This is a reference implementation of veRNAl, an algorithm for identifying fuzzy recurrent subgraphs in RNA 3D networks.

Please cite:

@article{vernal,
    author = {Oliver, Carlos and Mallet, Vincent and Philippopoulos, Pericles and Hamilton, William L and Waldispühl, Jérôme},
    title = "{VeRNAl: A Tool for Mining Fuzzy Network Motifs in RNA}",
    journal = {Bioinformatics},
    year = {2021},
    month = {11},
    issn = {1367-4803},
    doi = {10.1093/bioinformatics/btab768},
    url = {https://doi.org/10.1093/bioinformatics/btab768},
    note = {btab768},
    eprint = {https://academic.oup.com/bioinformatics/advance-article-pdf/doi/10.1093/bioinformatics/btab768/41153095/btab768.pdf},
}

See full paper for complete description of the algorithm.

You can browse the results from an already trained model here.

This repository has three main components:

  • Preparing Data /prepare_data
  • Subgraph Embeddings /train_embeddings
  • Motif Building /build_motifs

Each subdirectory contrains a main.py file which controls the behaviour of that stage. For full usage, run python <dir>/main.py -h

0. Install Dependencies

The command below will install the full list of dependencies.

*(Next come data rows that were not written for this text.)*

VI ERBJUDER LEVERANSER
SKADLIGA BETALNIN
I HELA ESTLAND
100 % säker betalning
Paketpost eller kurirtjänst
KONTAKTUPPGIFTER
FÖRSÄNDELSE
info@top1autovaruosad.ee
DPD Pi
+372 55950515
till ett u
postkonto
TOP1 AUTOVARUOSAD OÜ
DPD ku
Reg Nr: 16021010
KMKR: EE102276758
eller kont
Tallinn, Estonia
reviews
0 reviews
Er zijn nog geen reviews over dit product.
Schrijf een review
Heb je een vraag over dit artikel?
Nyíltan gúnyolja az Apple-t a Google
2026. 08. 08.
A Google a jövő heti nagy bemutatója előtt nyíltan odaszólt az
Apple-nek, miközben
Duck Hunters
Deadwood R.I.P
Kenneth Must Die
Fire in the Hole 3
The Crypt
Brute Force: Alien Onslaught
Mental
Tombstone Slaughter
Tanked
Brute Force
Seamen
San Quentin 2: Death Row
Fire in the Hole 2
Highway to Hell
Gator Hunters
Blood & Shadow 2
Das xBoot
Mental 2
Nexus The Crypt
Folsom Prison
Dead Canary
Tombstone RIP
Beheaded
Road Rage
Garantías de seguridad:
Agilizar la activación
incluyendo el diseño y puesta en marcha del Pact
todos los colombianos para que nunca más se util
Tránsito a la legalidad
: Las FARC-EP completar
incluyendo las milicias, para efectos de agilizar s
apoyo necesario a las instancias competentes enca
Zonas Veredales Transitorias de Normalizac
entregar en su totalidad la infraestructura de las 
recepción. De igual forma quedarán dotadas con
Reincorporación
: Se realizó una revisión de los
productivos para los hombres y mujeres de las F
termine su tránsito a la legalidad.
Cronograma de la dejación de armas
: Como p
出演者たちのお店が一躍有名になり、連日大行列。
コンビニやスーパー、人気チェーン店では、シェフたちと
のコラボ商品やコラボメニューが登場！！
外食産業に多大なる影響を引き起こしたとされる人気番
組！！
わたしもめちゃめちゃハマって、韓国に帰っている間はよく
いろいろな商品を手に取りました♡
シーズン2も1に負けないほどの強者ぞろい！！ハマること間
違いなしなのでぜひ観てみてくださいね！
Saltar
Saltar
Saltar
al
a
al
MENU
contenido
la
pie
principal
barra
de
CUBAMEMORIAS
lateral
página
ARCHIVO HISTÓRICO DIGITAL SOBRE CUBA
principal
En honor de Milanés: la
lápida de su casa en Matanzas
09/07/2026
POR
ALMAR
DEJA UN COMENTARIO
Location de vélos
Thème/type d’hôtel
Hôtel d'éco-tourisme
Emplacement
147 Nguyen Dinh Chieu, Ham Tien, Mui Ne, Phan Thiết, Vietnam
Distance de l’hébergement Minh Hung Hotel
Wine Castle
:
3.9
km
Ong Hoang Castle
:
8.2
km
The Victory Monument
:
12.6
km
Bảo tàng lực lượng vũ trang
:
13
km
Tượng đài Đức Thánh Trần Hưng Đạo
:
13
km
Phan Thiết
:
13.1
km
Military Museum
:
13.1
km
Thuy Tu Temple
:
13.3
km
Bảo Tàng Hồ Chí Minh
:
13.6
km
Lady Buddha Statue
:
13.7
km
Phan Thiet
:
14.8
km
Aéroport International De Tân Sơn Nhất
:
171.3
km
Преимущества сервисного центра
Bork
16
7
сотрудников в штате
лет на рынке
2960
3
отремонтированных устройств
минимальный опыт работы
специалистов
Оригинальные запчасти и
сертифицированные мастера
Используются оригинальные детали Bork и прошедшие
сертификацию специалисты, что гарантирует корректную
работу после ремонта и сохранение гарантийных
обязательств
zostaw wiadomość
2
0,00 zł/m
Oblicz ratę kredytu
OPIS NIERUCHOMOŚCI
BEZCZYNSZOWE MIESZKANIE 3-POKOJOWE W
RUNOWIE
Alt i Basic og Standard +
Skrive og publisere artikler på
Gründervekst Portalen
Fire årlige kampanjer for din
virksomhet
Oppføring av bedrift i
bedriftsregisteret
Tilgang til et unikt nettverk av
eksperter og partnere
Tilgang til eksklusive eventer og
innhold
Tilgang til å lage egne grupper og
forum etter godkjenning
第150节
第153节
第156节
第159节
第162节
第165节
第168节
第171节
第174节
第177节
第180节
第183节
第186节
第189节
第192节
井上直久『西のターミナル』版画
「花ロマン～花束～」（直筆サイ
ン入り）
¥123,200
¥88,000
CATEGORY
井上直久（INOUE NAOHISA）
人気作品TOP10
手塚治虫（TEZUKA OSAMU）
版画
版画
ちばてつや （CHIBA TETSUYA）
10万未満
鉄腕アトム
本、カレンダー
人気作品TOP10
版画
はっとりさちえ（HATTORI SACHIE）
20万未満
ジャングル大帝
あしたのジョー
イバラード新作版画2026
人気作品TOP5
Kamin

The main packages we use are:

  • multiset
  • NetworkX
  • BioPython
  • Pytorch
  • DGL (Deep Graph Library)
  • Scikit-learn
conda env create -f environment.yml
conda activate vernal

1. Data Preparation

This step loads the whole PDBs, creates uniformly-sized chunks (chopper.py) and builds newtorkx graphs for each chunk.

We build a rooted subgraph and graphlet hashtable for each node in annotate.py to speed up the similarity function computations at training time.

Create two directories where the data will be kept:

mkdir data/graphs
mkdir data/annotated

Data building and loading will take some time (~1 hr), you can skip all the data preparation if you want to use a pre-built dataset, just download and move to the data/annotated/ folder and move to step 2.

Download RNA networks:

Save the crystal structures (first link) to the data/ folder.

Save the whole graphs (second link) to the data/graphs folder.

Bulid the dataset. This will take some time as it involves loading many large PDB files.

python prepare_data/main.py -n <data-id>

2. Subgraph Embeddings

Once the training data is built, we train the RGCN.

python train_embedding/main.py train -n my_model

3. Motif Building

Finally, the trained RGCN and the whole graphs are used to build motifs.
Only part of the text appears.